It’s common to believe that Cloud Services make everything cheaper. Not always so.
While it’s true that Cloud Services frequently offer business advantages that can enable rapid growth, signing up for AWS doesn’t just instantly cut costs. And it can increase them.
Symptom:
Client moved its database from a Co-Located Data Center to AWS. Despite provisioning similar server configurations, the AWS bill was enormous.
Diagnostics:
First step is to check the AWS billing detail. The charges relate to (1) CPU, (2) Server Memory, (3) Disk Storage, and (4) Data Transfer.
In this case, a very high rate of Data Transfer was responsible for the largest share of the billing. This was surprising because the data for this business would not normally be considered high-traffic. (I would have a different answer for a video streaming company, for instance, where high data transfer is expected.)
Technical Diligence:
Examine typical database queries. To protect my real client, let’s imagine a hypothetical one called “First Imaginary Bank of the US”, or “FIBUS”. A typical query is “show all of Zia Zuckerman’s checks that cleared last month”. The client’s product had a web interface that would allow queries like this.
When I looked at the SQL code generated by this Front End (web interface), I read the exact queries it generated. No matter how many search criteria were involved, the entire database was scanned for each query.
Translated into “pseudocode”, the instructions looked like:
- For every transaction this bank has ever had:
- Was this transaction for Zia Zuckerman?
- Was this transaction conducted this month?
- Was this transaction a check?
- Only output a result if the answer to all those questions is yes.
Do you see the problem? Why is every single transaction in the bank’s history being re-evaluated in response to every query?
There are so many ways the data could have been pre-simplified, in order to reduce data transfer requirements:
- When opening Zia Zuckerman’s account information, create an intermediate list containing only her transactions (millions of times more efficient), and then use that intermediate list for further queries
- Pre-cache transactions in groups by year
- and more.
Why did this inefficient code cause such huge cost?
It’s all about who owns the wire.
In a computer, relatively small amounts of data are held in RAM, but large amounts of data are stored on disk. The CPU does math, but to access the disk drive there’s a data transfer that takes place.
When my client owned the computer, in their own Data Center, they also owned the wire that connected the computer to the disk storage.
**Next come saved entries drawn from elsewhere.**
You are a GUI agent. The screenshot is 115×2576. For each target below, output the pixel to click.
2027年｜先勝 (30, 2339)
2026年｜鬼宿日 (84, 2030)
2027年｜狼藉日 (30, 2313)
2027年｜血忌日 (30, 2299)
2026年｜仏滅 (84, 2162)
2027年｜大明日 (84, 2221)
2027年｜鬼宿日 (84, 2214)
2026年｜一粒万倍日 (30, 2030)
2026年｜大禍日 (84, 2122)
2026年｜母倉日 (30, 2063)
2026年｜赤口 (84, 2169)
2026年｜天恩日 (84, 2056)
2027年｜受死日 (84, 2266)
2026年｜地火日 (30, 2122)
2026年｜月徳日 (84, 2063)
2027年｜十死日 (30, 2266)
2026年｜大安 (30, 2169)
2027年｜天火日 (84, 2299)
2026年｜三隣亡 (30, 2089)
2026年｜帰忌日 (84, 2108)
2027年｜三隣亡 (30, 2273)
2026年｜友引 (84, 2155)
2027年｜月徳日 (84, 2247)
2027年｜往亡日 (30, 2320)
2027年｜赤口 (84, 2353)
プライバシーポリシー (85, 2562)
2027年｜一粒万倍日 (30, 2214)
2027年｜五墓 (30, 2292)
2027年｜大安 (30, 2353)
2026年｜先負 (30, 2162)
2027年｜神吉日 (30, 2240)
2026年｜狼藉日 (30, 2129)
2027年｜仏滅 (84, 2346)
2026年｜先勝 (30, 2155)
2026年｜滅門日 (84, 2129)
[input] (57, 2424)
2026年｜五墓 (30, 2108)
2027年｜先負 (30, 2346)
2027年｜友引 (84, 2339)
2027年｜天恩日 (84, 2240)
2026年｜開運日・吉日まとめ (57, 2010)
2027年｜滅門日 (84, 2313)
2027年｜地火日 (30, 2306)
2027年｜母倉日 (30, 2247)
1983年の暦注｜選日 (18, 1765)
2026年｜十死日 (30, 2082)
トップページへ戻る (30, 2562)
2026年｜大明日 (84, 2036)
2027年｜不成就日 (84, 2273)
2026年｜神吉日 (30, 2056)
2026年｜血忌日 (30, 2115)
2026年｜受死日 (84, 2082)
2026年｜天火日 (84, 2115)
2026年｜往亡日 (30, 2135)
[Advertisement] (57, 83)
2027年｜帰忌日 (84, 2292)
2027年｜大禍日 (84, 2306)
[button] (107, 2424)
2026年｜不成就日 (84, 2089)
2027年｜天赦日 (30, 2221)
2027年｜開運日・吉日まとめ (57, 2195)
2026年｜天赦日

Infinite use of that wire was free.
AWS charges for “IOPS” (inputs and outputs per second).
This grossly inefficient database was somewhat harmless in the Data Center, but became a debilitating expense on AWS.
Remedy:
The code had to be refactored. In the case of this particular client, a major customer delivery contract had already been signed with a stipulation for cloud services. (Perhaps the team should have done its own experiment before signing such a contract, but by the time I was engaged, it was too late.)
There was no choice but to embark on the 7-figure project of improving the core product, which had these SQL inefficiencies throughout.